Deprecating such a result of these distinguished efforts, we enter upon a more particular notice of the first of these publications. The author designates himself “a member of the Church of England;” and his design is “to prove that it is inconsistent with the principles of the New Testament” to baptize unconscious infants. The work is divided into ten sections, prefaced by a most respectful but spirit-stirring letter “to the Editor of the Christian Observer.” From this admirable appeal we extract as follows:—

“This work is the result of many reflections, excited at different times, through a long series of years, by the reading of many articles and discussions in the Christian Observer. The practice of admitting infants to the sacrament of baptism, I apprehend, must appear to almost all reflecting persons, at some times, to be of a very dubious character; and if it shall appear that the fair tendency of those parts of your work which I refer to, is to render it still more so, then I am persuaded that you will allow that the publication is, without impropriety, thus offered to your notice.”

He adds:—

“The question respecting the propriety of admitting infants to the sacrament of baptism must, I conceive, before long, become a subject of grave discussion within the church.

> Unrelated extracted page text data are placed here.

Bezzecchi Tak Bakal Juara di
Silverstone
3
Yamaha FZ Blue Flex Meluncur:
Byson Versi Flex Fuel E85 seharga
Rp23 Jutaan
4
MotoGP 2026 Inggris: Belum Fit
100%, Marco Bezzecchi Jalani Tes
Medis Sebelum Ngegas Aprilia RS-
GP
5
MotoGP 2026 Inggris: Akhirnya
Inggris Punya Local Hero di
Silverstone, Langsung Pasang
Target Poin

Then the real importance of the question will become manifest, and it will be found necessary that it should be more comprehensively considered in all its bearings, than it has hitherto been. With regard to the question, as it stands between the church and the Antipædobaptist party, excepting the question—whether it is the duty of Christian governors to promote Christianity—this, respecting infant baptism, is of more real importance than all others in dispute between the church and orthodox dissenters.

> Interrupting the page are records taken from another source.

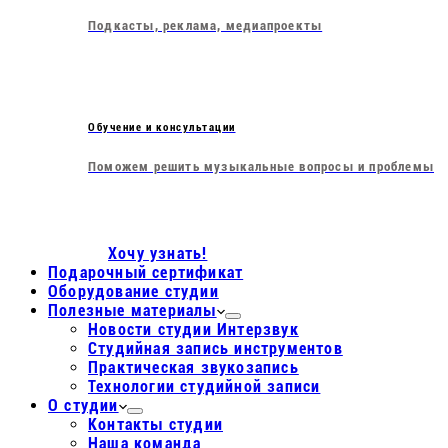
Подкасты, реклама, медиапроекты
Обучение и консультации
Поможем решить музыкальные вопросы и проблемы
Хочу узнать!
Подарочный сертификат
Оборудование студии
Полезные материалы
Новости студии Интерзвук
Студийная запись инструментов
Практическая звукозапись
Технологии студийной записи
О студии
Контакты студии
Наша команда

“The reading of the papers in an early volume of your work, on Dr. Taylor’s Key to the Apostolical Writings,[Pg 23] first excited the reflections which led to my determination to offer, for the consideration of the Christian public, some thoughts on the subject of infant baptism.”

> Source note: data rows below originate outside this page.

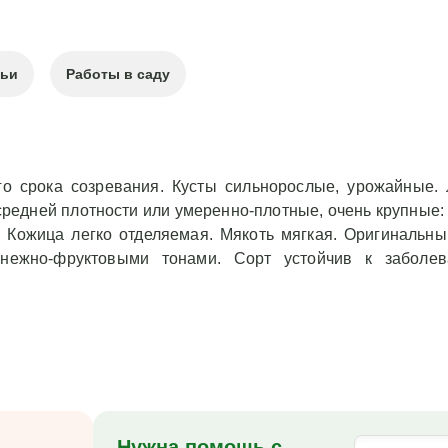
тьи
Работы в саду
го срока созревания. Кусты сильнорослые, урожайные.
, средней плотности или умеренно-плотные, очень крупные
. Кожица легко отделяемая. Мякоть мягкая. Оригинальны
 нежно-фруктовыми тонами. Сорт устойчив к заболев
Нужна помощь с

Again, in this introductory letter, we read:—

“Never before, in any way, were so large a number of persons, so competent to the task, brought together for its consideration. In your volumes, men of the deepest piety, of fine talents, and with minds every way prepared for the consideration of the subject, have laboured to produce the scriptural elucidation of the baptismal grace. I am persuaded that I should not exaggerate, if I were to say that if all the divines in Christendom had been assembled at the commencement of the present century, and had held as many sessions as the council of Trent, for the purpose of settling this question, the controversy would not have been so happily conducted as it has been in your pages, nor pursued to a more satisfactory result. But what is the result? Notwithstanding that nothing is so manifest as the effects of the operation of divine grace, for wheresoever it does operate the effects are ‘known and read of all men,’ yet in answer to the inquiry, ‘What are the nature and consequences of the grace communicated by the Holy Spirit in baptism?’ the Christian Observer, with all its voices united, declares, ‘We cannot tell.’ This issue of the matter is virtually avowed by yourself incidentally in a short sentence in the number for October, 1833, where you say, ‘The Church of England certainly assumes far more than the nudum signum, though it does not go to the length of the opus operatum.’ Within these boundaries, then, it is admitted that the proper place of rest is not yet discovered.”

And yet once more:

“I now, Sir, with great humility, beg to submit that the church has made its utmost efforts in this inquiry—that every thing respecting it has been concentrated in your volumes; that the best Christian talents have been bestowed upon it in vain, up to the conclusion of the first third part of the nineteenth century, and to the commencement of the fourth century of the Reformation, and that, therefore, it is a fair conclusion that further inquiry is quite hopeless, the imagined baptismal grace for unconscious infants being manifestly an undiscoverable, non-existent thing. I wish here to add, that a reference to obvious facts leads inevitably to the same conclusion. In the all-wise providence of the great Head of the church, the matter has been brought to the test of experiment, which has been going on upon a sufficiently large scale for more than two centuries in this country. Two Christian parties have conscientiously refrained from having their children baptized; so that, if the baptizing of infants were accompanied with any measure of the Holy Spirit’s influence, the effects would have been rendered quite evident by the contrast. But what do facts declare! What spiritual advantages do baptized children discover themselves to be possessed of which unbaptized children do not possess, in cases where all other things are equal! Surely all fair Christian observers of the dispensations of the King of grace in his church, must be constrained to allow that the advantages are undiscernible, and therefore can have no existence.”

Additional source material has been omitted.